The ability to detect the MLD and MLA of the ilio-femoral arteries in each patient is another important feature of this application. For the pre-operative planning of TF-TAVR, the minimal ilio-femoral artery diameter decides the external sheath size. Post-operatively, vascular access site issues in TF-TAVR procedure are the most common companion disease [28]. It is the main complication in more than 15 % of the patients undergoing TF-TAVR in [4]. Sheath-to-ilio-femoral artery ratio (SIFAR), defined as “sheath outer diameter divided by access-side vascular diameter” is known to be predictive of major vascular complications which have high correlation with higher mortality. Whether the TF-TAVR is acceptable will depend on the value of SIFAR [20]. In [4], the sheath to artery ratio was calculated by diameter and area, and the area’s result seems more reliable. In this study, both diameter and area of the ilio-femoral arteries were calculated, making the patient selection procedure in TAVR pre-operative planning reliable.

Quantitative evaluations were performed in two stages. The first stage was a comparison of the automatic contours with the manually corrected contours. The Dice similarity index in our study was found to be at least 0.95.

In Fig. 6, the measurement of the Hounsfield units of the contrast in the descending aorta was shown. This provides the indication on the quality of the datasets, which are the amount and the standard deviation of contrast in the aorta. It is apparent that if there is less contrast in the aorta and the contrast is inhomogeneous, the extraction of the aorta will be more difficult. But however, in our procedure, the automatic segmentation results of different datasets were always good according to Dice similarity index. This proves the robustness of our method.

The second stage was the comparison of clinical parameters from automatic and manually-corrected segmentation. The correlation between the automatic method and the first observer was much higher than the inter-observer variability, and the correlation between the automatic method and the second observer was similar to the inter-observer variability. The result indicates that the automatic method is trustful compared to the manual corrected method. The automatic method overestimated the lumen area and diameter in the ilio-femoral arteries comparing to the results from both observers slightly by around one pixel. The variabilities between the observers of clinical parameters are much higher than the variabilities between automatic measurement and observer 1; the variabilities between the observers of clinical parameters are similar to the variabilities between automatic measurement and observer 2. This means that our technique is more reproducible than between the observers.

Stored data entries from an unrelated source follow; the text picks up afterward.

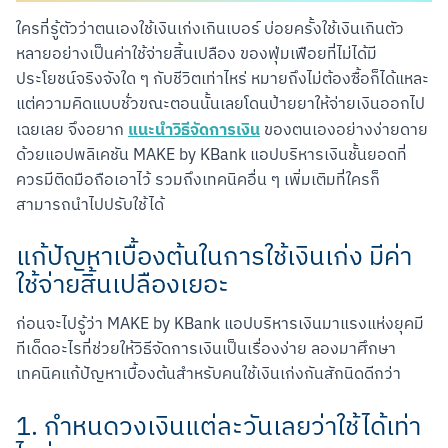
ใครที่รู้ตัวว่าตนเองใช้เงินเก่งเกินเบอร์ บ่อยครั้งใช้เงินเกินตัว 
หลายอย่างเป็นค่าใช้จ่ายสิ้นเปลือง ของฟุ่มเฟือยที่ไม่ได้มี
ประโยชน์จริงจังใด ๆ กับชีวิตเท่าไหร่ หมายถึงไม่ต้องซื้อก็ได้แหละ
แต่ความคิดแบบชั่วขณะตอนนั้นเลยโดนป้ายยาให้จ่ายเงินออกไป
แนะนำวิธีจัดการเงิน
เฉยเลย จึงอยาก 
 ของตนเองอย่างง่ายดาย
ด้วยแอปพลิเคชัน MAKE by KBank แอปบริหารเงินชั้นยอดที่
ควรมีติดมือถือเอาไว้ รวมถึงเทคนิคอื่น ๆ เพิ่มเติมที่ใครก็
สามารถนำไปปรับใช้ได้
แก้ปัญหาเบื้องต้นในการใช้เงินเก่ง มีค่า
ใช้จ่ายสิ้นเปลืองเยอะ
ก่อนจะไปรู้ว่า MAKE by KBank แอปบริหารเงินมาแรงแห่งยุคมี
ทีเด็ดอะไรที่ช่วยให้วิธีจัดการเงินเป็นเรื่องง่าย ลองมาศึกษา
เทคนิคแก้ปัญหาเบื้องต้นสำหรับคนใช้เงินเก่งกันสักนิดดีกว่า
1. กำหนดวงเงินแต่ละวันเลยว่าใช้ได้เท่า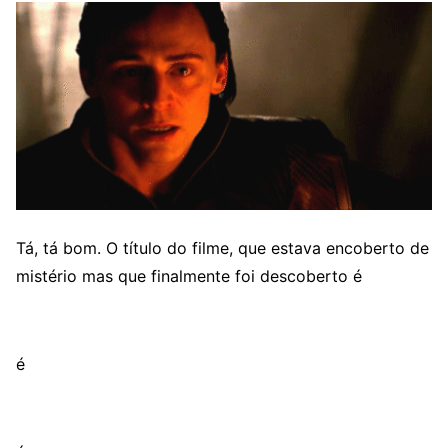
Tá, tá bom. O título do filme, que estava encoberto de
mistério mas que finalmente foi descoberto é
é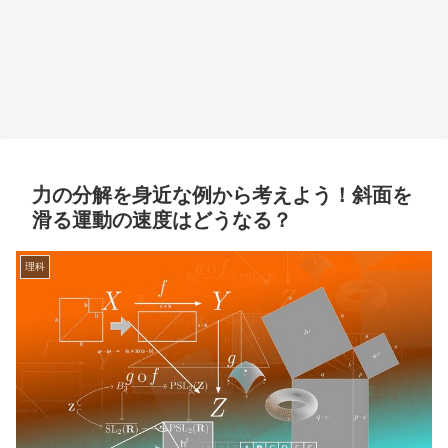
力の分解を身近な例から考えよう！斜面を
滑る運動の速度はどうなる？
理科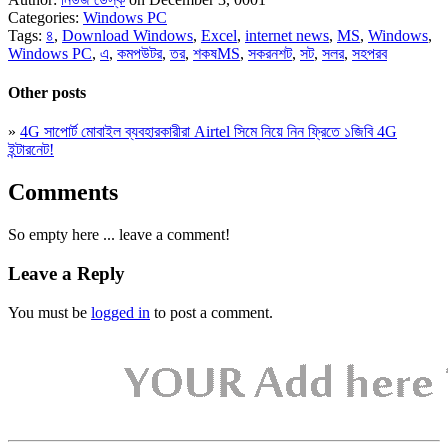
Categories:
Windows PC
Tags:
৪
,
Download Windows
,
Excel
,
internet news
,
MS
,
Windows
,
Windows PC
,
এ
,
কমপউটর
,
তর
,
শকষMS
,
সকরনশট
,
সট
,
সলর
,
সহপরব
Other posts
»
4G সাপোর্ট মোবাইল ব্যবহারকারীরা Airtel সিমে নিয়ে নিন ফ্রিতে ১জিবি 4G
ইন্টারনেট!
Comments
So empty here ... leave a comment!
Leave a Reply
You must be
logged in
to post a comment.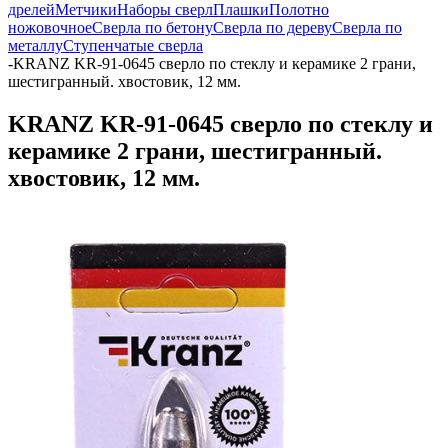
дрелей
Метчики
Наборы сверл
Плашки
Полотно
ножовочное
Сверла по бетону
Сверла по дереву
Сверла по
металлу
Ступенчатые сверла
-
KRANZ KR-91-0645 cверло по стеклу и керамике 2 грани,
шестигранный. хвостовик, 12 мм.
KRANZ KR-91-0645 cверло по стеклу и
керамике 2 грани, шестигранный.
хвостовик, 12 мм.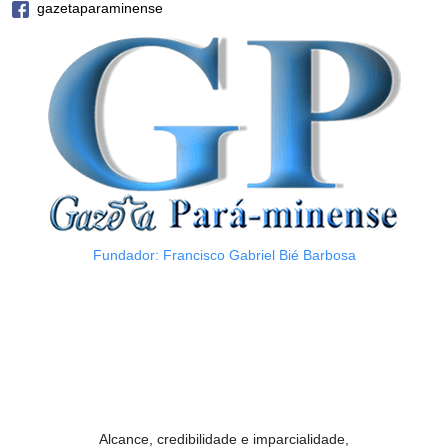
gazetaparaminense
Fundador: Francisco Gabriel Bié Barbosa
Alcance, credibilidade e imparcialidade,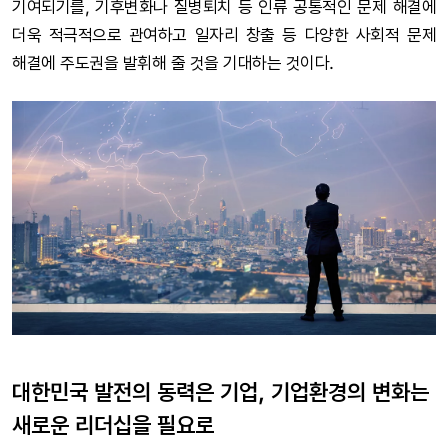
기여되기를, 기후변화나 질병퇴치 등 인류 공통적인 문제 해결에
더욱 적극적으로 관여하고 일자리 창출 등 다양한 사회적 문제
해결에 주도권을 발휘해 줄 것을 기대하는 것이다.
대한민국 발전의 동력은 기업, 기업환경의 변화는
새로운 리더십을 필요로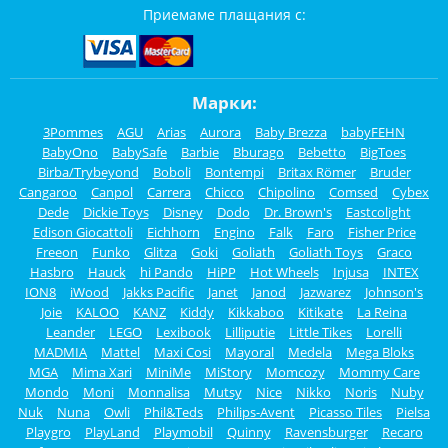
Приемаме плащания с:
Марки:
3Pommes
AGU
Arias
Aurora
Baby Brezza
babyFEHN
BabyOno
BabySafe
Barbie
Bburago
Bebetto
BigToes
Birba/Trybeyond
Boboli
Bontempi
Britax Römer
Bruder
Cangaroo
Canpol
Carrera
Chicco
Chipolino
Comsed
Cybex
Dede
Dickie Toys
Disney
Dodo
Dr. Brown's
Eastcolight
Edison Giocattoli
Eichhorn
Engino
Falk
Faro
Fisher Price
Freeon
Funko
Glitza
Goki
Goliath
Goliath Toys
Graco
Hasbro
Hauck
hi Pando
HiPP
Hot Wheels
Injusa
INTEX
ION8
iWood
Jakks Pacific
Janet
Janod
Jazwarez
Johnson's
Joie
KALOO
KANZ
Kiddy
Kikkaboo
Kitikate
La Reina
Leander
LEGO
Lexibook
Lilliputie
Little Tikes
Lorelli
MADMIA
Mattel
Maxi Cosi
Mayoral
Medela
Mega Bloks
MGA
Mima Xari
MiniMe
MiStory
Momcozy
Mommy Care
Mondo
Moni
Monnalisa
Mutsy
Nice
Nikko
Noris
Nuby
Nuk
Nuna
Owli
Phil&Teds
Philips-Avent
Picasso Tiles
Pielsa
Playgro
PlayLand
Playmobil
Quinny
Ravensburger
Recaro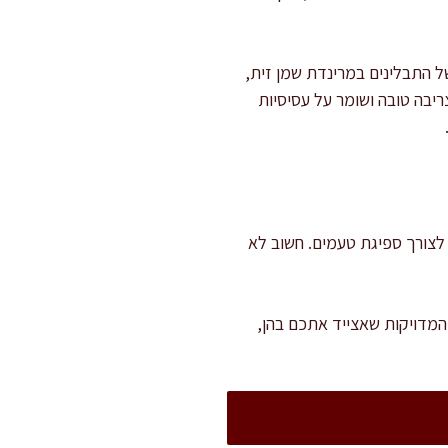
ל התבלינים במרינדת שמן זית,
ריבה טובה ושומר על עסיסיות
תר השרייה קצרה לצורך ספיגת טעמים. חשוב לא
המדויקות שאצייד אתכם בהן,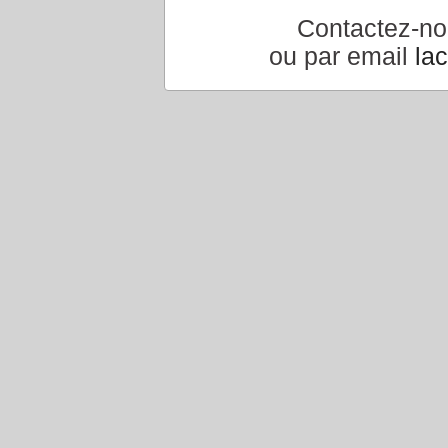
Contactez-n
ou par email
la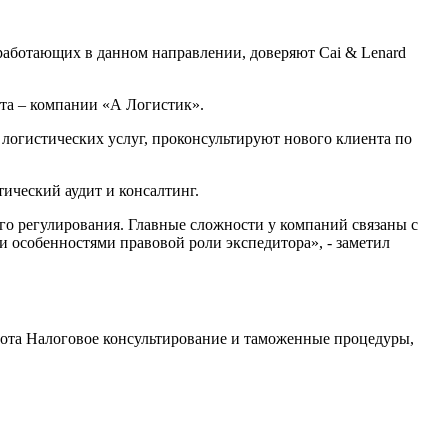
 работающих в данном направлении, доверяют Cai & Lenard
та – компании «А Логистик».
логистических услуг, проконсультируют нового клиента по
ический аудит и консалтинг.
го регулирования. Главные сложности у компаний связаны с
 особенностями правовой роли экспедитора», - заметил
ота
Налоговое консультирование и таможенные процедуры
,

In research [29], CTA-based semi-automatic segmentation software was used to measure MLD for TF-TAVR. The result was evaluated by manual results on projection angiography (XA). The difference in MLD between the software and the ground truth was higher than 1.2 mm in the ilio-femoral artery segments. In our study, the automatic measurement overestimated the MLA only by 0.323 mm compared to observer 1, and by 0.51 mm compared to observer 2, similar to the size of one pixel in the images we used.

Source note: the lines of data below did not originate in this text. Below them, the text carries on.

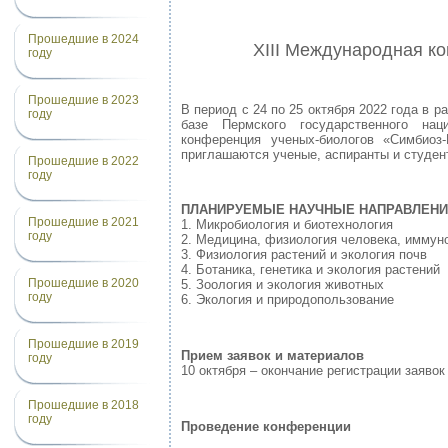
Прошедшие в 2024
XIII Международная к
году
Прошедшие в 2023
В период с 24 по 25 октября 2022 года в
году
базе Пермского государственного нац
конференция ученых-биологов «Симбиоз
приглашаются ученые, аспиранты и студен
Прошедшие в 2022
году
ПЛАНИРУЕМЫЕ НАУЧНЫЕ НАПРАВЛЕН
Прошедшие в 2021
1. Микробиология и биотехнология
году
2. Медицина, физиология человека, иммун
3. Физиология растений и экология почв
4. Ботаника, генетика и экология растений
Прошедшие в 2020
5. Зоология и экология животных
году
6. Экология и природопользование
Прошедшие в 2019
Прием заявок и материалов
году
10 октября – окончание регистрации заяво
Прошедшие в 2018
году
Проведение конференции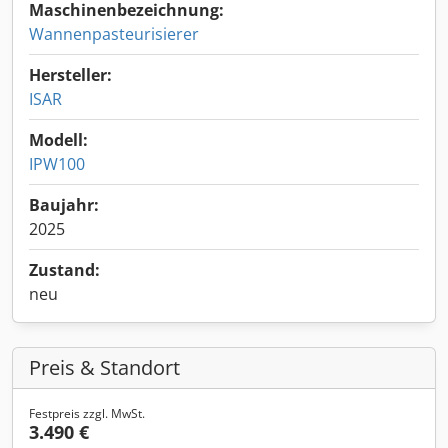
Maschinenbezeichnung:
Wannenpasteurisierer
Hersteller:
ISAR
Modell:
IPW100
Baujahr:
2025
Zustand:
neu
Preis & Standort
Festpreis zzgl. MwSt.
3.490 €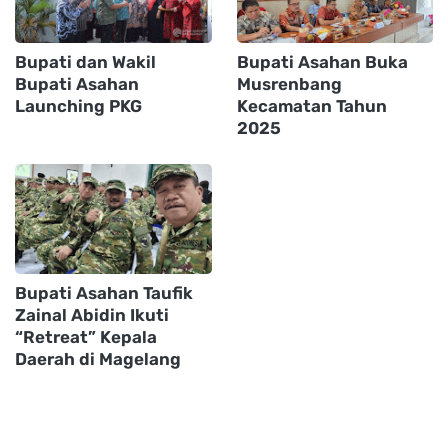
Bupati dan Wakil
Bupati Asahan Buka
Bupati Asahan
Musrenbang
Launching PKG
Kecamatan Tahun
2025
Bupati Asahan Taufik
Zainal Abidin Ikuti
“Retreat” Kepala
Daerah di Magelang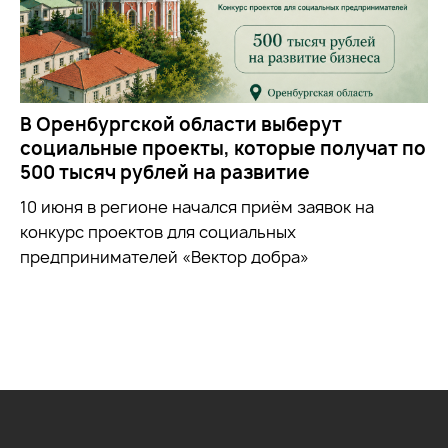
В Оренбургской области выберут
социальные проекты, которые получат по
500 тысяч рублей на развитие
10 июня в регионе начался приём заявок на
конкурс проектов для социальных
предпринимателей «Вектор добра»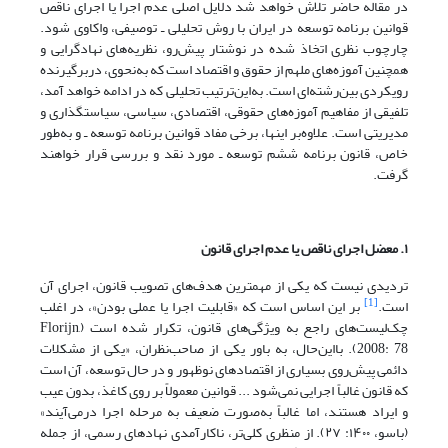
در مقاله حاضر تلاش خواهد شد دلایل اصلی عدم اجرا یا اجرای ناقص
قوانین برنامه توسعه در ایران با روش تحلیلی ـ توصیفی، واکاوی شود.
چارچوب نظری اتخاذ شده در نوشتار پیش‌رو، نظریه‌های نهادگرایی و
همچنین آموزه‌های ملهم از حقوق و اقتصاد است که به‌نحوی، در‌بر‌گیرنده
رویکردی بین‌رشته‌ای است. به‌این‌ترتیب‌ تحلیلی که در ادامه خواهد آمد،
تلفیقی از مفاهیم آموزه‌های حقوقی، اقتصادی، سیاسی، سیاستگذاری و
مدیریتی است. علاوه‌بر اینها، برخی مفاد قوانین برنامه توسعه ـ و به‌طور
خاص، قانون برنامه ششم توسعه ـ مورد نقد و بررسی قرار خواهند
گرفت.
۱. معضل اجرای ناقص یا عدم اجرای قانون
تردیدی نیست که یکی از مهمترین هدف‌های تصویب قانون، اجرای آن
[1]
است.
بر این اساس است که «قابلیت اجرا یا عملی ‌بودن»، در اغلب
چک‌لیست‌های راجع به ویژگی‌های قانون، تکرار شده است (Florijn,
2008: 78). بااین‌حال، به باور یکی از صاحب‌نظران، «یکی از مشکلات
دائمی پیش‌روی بسیاری از اقتصادهای نوظهور و در حال توسعه، آن است
که قانون غالباً اجرایی نمی‌شود ... قوانین معمولاً بر روی کاغذ، بدون عیب
و ایراد هستند، اما غالباً به‌صورت ضعیف به مرحله اجرا در‌می‌آیند»
(باسو، ۱۴۰۰: ۲۷). از منظری کلی‌تر، ناکارآمدی نهادهای رسمی، از جمله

In three cases the automatic procedure showed segmentation issue, this can be explained as follows. During the subdivision surface model fitting step, the strongest edge in the intensity image was searched for within certain distance range. This search range was the same for both tiny vessel (such as femoral artery) and larger vessel such as the aorta. Making the search ranges variable for the different vessel sizes should improve the framework and prevent these issues in the future.

Conclusions

In conclusion, this automatic TAVR pre-operative application has demonstrated to be able to accurately segment the whole vascular access and measure minimal lumen of the vascular access for TAVR planning in CTA data set.